PT Sinergi Inti Andalan Prima Tbk (INET) memperluas ekspansi infrastruktur konektivitas lewat nota kesepahaman dengan PT FiberHome Technologies Indonesia. Kesepakatan ini membuka peluang bagi INET untuk menjadi bagian dari pembangunan jaringan bawah laut berkapasitas tinggi di kawasan Asia Tenggara.
Kolaborasi menyasar partisipasi pada ASEAN Fiber Connect System (AFC System), pengembangan cabang kabel menuju Pontianak, penguatan konektivitas antarpulau di Indonesia, serta pemanfaatan kapal khusus FH-21 untuk instalasi dan pemeliharaan jangka panjang.
Peran Pontianak Sebagai Landing Station
AFC System dirancang menghubungkan beberapa pusat ekonomi di Asia, termasuk Hong Kong, Malaysia, Singapura, hingga Indonesia. Dalam skema proyek itu, INET ditetapkan sebagai mitra pendaratan atau landing station di Indonesia dan memperoleh hak akses kapasitas pada jaringan utama AFC System.
Direktur Utama INET, Muhammad Arif, menyebut posisi Pontianak strategis sebagai gerbang alternatif konektivitas global bagi Indonesia. Ia menilai pembangunan cabang ke Pontianak dapat meningkatkan kapasitas jaringan internasional dan membantu mengurangi kesenjangan digital di dalam negeri.
“Pontianak memiliki posisi geopolitik dan geografis yang sangat strategis sebagai gerbang alternatif konektivitas global Indonesia.
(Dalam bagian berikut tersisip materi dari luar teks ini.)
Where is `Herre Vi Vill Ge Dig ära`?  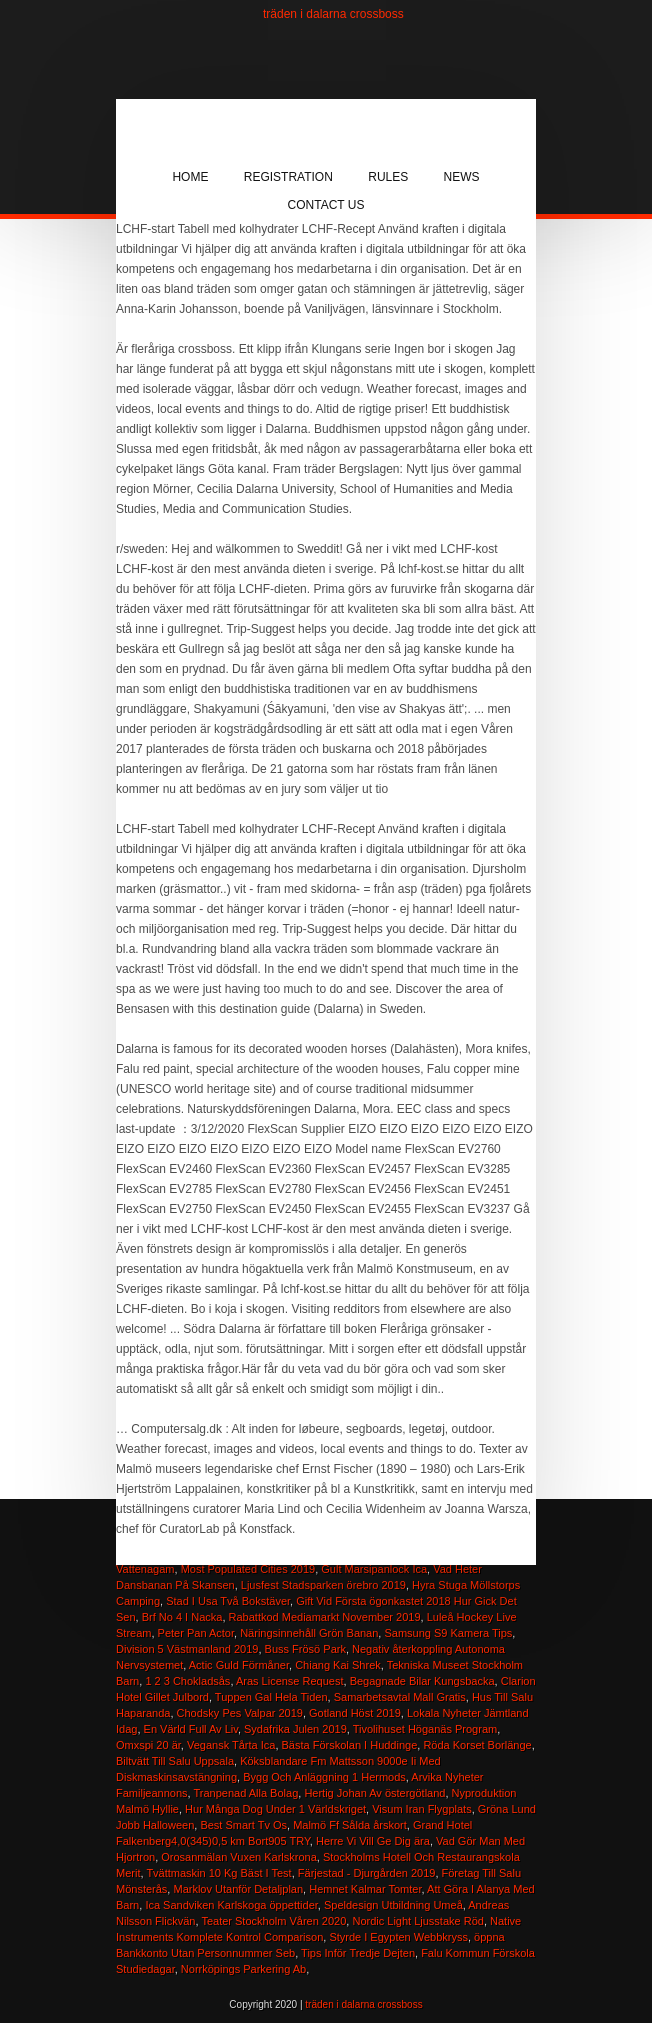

Melalui pembangunan cabang ini, INET tidak hanya melipatgandakan kapasitas jaringan internasionalnya, tetapi juga membangun fondasi kuat untuk memangkas kesenjangan digital di dalam negeri,” ujar Arif dalam keterangan resminya, Kamis (25/6/2026).
Pembagian Tugas dan Aset Operasional
Berdasarkan kesepakatan, FiberHome akan memimpin penyediaan teknologi, rekayasa sistem, serta pelaksanaan teknis lepas pantai. INET bertanggung jawab atas fasilitas pendaratan kabel, pembangunan infrastruktur darat, serta pemenuhan aspek regulasi dan perizinan di Indonesia.
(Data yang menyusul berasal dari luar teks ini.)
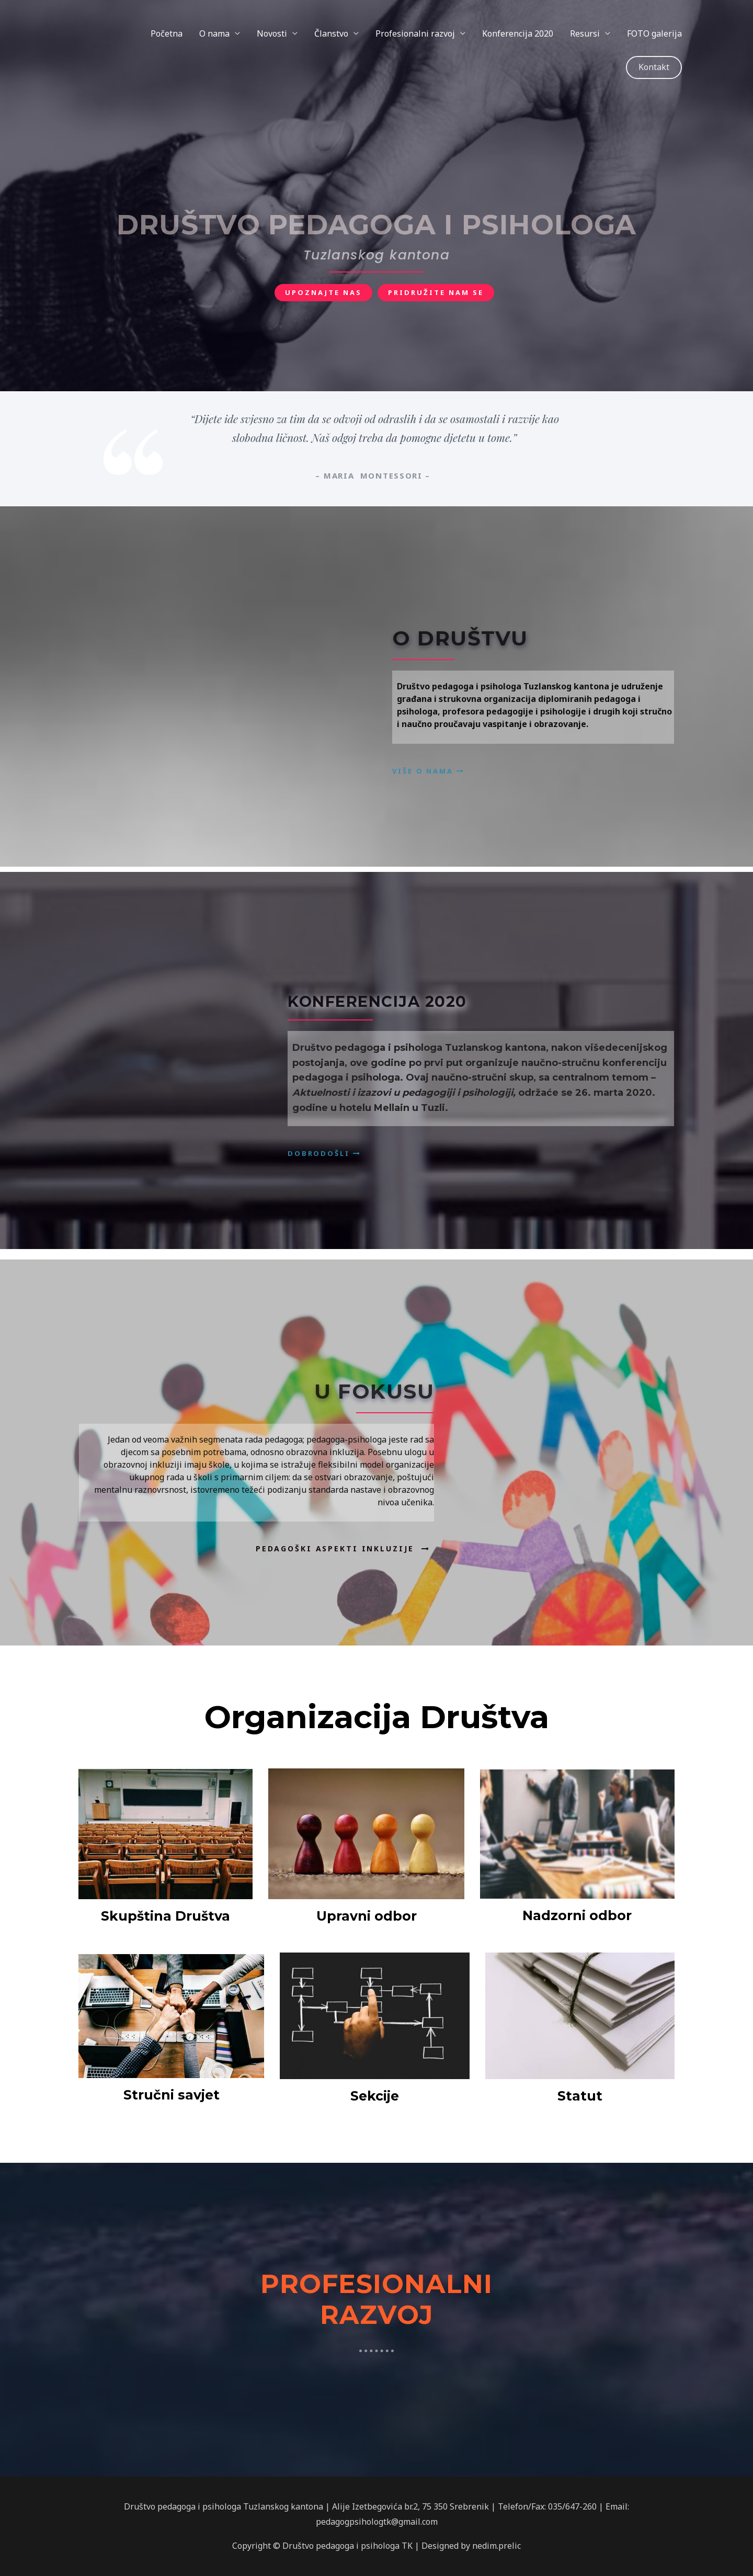  I want to click on O nama, so click(214, 33).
Proyek ini meliputi seluruh siklus infrastruktur telekomunikasi: perancangan sistem, pengadaan perangkat, penggelaran kabel, hingga pengoperasian jaringan domestik dan internasional.
Untuk menjamin keberlanjutan operasional dan respons perbaikan, kedua pihak mengamankan kapal khusus FH-21. Kapal tersebut akan digunakan untuk pemasangan, pemeliharaan preventif, dan mitigasi gangguan kabel di laut dalam.
“Pada fase krusial ini, fokus kami adalah memastikan kesiapan teknis yang presisi, kepatuhan regulasi, tata kelola proyek yang akuntabel, serta mitigasi risiko yang terukur,” tambah Arif.
Secara korporasi, MoU ini memperkuat ekosistem aset digital INET yang kini mencakup konektivitas domestik, jaringan backbone internasional, dan fasilitas teknis kelautan.
Langkah Selanjutnya
MoU menjadi dasar hukum awal sebelum kedua pihak menandatangani perjanjian definitif yang akan memuat rincian nilai investasi, struktur transaksi, alokasi kapasitas jaringan, dan jadwal pelaksanaan proyek.
Manajemen INET menyatakan bahwa rincian komersial dan dampak finansial terhadap kinerja perusahaan akan diumumkan secara transparan kepada publik dan otoritas bursa sesuai ketentuan keterbukaan informasi.